Task to carry out
What is the number of lines in the data below that hold the word "city"? Give nothing beyond that number.

Given information
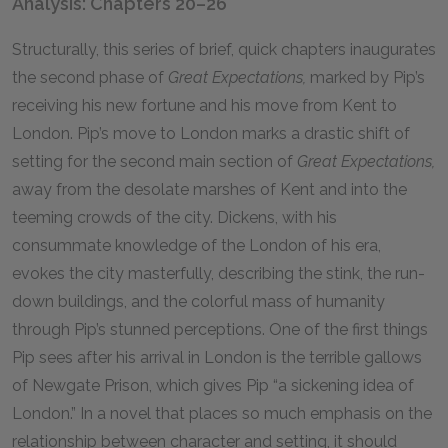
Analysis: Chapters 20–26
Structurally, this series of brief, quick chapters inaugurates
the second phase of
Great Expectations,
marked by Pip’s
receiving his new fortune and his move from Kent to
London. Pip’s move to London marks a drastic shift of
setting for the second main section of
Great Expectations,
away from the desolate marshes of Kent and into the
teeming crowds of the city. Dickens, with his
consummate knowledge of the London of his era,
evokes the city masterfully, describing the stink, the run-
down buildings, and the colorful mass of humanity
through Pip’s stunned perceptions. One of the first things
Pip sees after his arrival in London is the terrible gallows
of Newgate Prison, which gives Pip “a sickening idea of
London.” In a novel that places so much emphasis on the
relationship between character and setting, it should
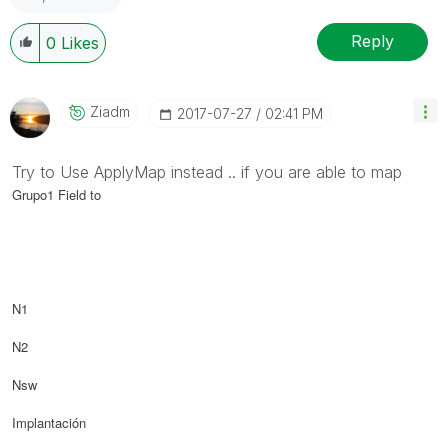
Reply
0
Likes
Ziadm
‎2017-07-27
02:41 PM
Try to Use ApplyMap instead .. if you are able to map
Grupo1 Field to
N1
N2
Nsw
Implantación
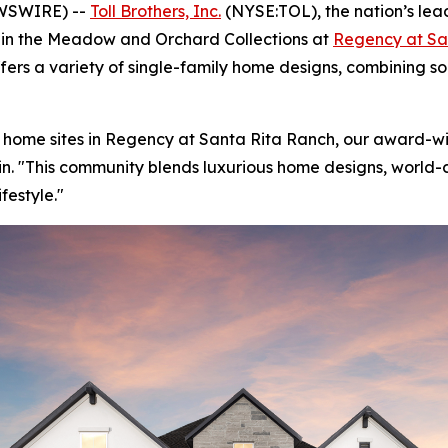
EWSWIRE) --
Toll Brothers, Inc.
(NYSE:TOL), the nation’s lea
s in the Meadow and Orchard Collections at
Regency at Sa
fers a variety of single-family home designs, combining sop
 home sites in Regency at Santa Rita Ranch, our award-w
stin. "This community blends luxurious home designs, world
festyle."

==

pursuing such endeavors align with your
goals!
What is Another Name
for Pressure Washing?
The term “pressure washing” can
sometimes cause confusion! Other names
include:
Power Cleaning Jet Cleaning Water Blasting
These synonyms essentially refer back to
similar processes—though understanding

Result of the exercise
2